Bertiolli recebeu o olhar do velho Lucke, ele entendia a revolta emanada dos olhos do investigador, nenhum homem que abandona o próprio sangue merece viver, mas não foi bem assim que aconteceu.
- Lindsay decidiu ir visitar a mãe, aquela foi a última vez que a vi. Não sei onde sua mãe morava, só sabia que era em outro país. Depois disso ela me ligou desesperada, anunciando a falsa morte de Júlia. Eu pedi que ela viesse, implorei para ver pela última vez o corpo de minha filha, mas não foi possível a convencer. E eu tentei de várias maneiras a encontrar, fui em vários países, fiz contatos com investigadores, mas nenhum foi capaz de descobrir o paradeiro de minha ex amante. Com minha filha Janet foi diferente. Ela cresceu longe de mim, nunca pude a pegar em meus braços, beijar sua face, eu sequer sabia da existência da garota até alguns dias atrás.

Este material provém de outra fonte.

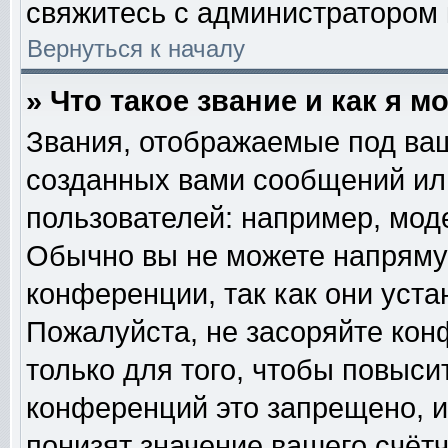
свяжитесь с администратором
Вернуться к началу
» Что такое звание и как я м
Звания, отображаемые под ва
созданных вами сообщений и
пользователей: например, мод
Обычно вы не можете напряму
конференции, так как они уст
Пожалуйста, не засоряйте к
только для того, чтобы повыси
конференций это запрещено, и
понизят значение вашего счёт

- E como você ficou sabendo?
- Eu vi o noticiário, vi a foto das duas, liguei os pontos e tive a certeza de que eram minhas.- Suas lágrimas apareciam nos olhos, mas Walker era durão, não se deixava chorar.- Para confirmar, Lindsay me procurou no banco no outro dia de manhã e me contou tudo e que o que a levou a esconder as filhas de mim, foram meu casamento e meu filho Brad. Eu a odeio agora. Amor está muito distinto, pois fui enganado por diversas vezes por essa mulher. Ela deixou minhas filhas passarem fome e necessidade por orgulho, só soube delas por causa do desaparecimento.
As notícias na cabeça de Matarazzo fizeram uma mudança de opinião. Se foi assim mesmo que aconteceu, então o homem não tinha culpa de nada, mas a mãe das duas. Sentiu seu peito doer, não conseguia sequer imaginar ter crescido longe de seu falecido pai. Ele era tudo para Bertiolli. Quando morreu, o homem sentiu por algum tempo que a vida não fazia mais sentido, ele tentou suicídio por duas vezes, mas desistiu e decidiu ser forte por Donatela.
- Quando as encontrar, senhor Matarazzo,- Interrompeu seus pensamentos.- peço que tenha sigilo. Não fale nada sobre mim, ainda. Não quero que saibam de mim nessa situação, quero me aproximar, ganhar sua confiança. Elas não vão me aceitar de imediato se me conhecerem antes de Lindsay dizer toda a verdade e a fiz prometer isso. Espero que entenda.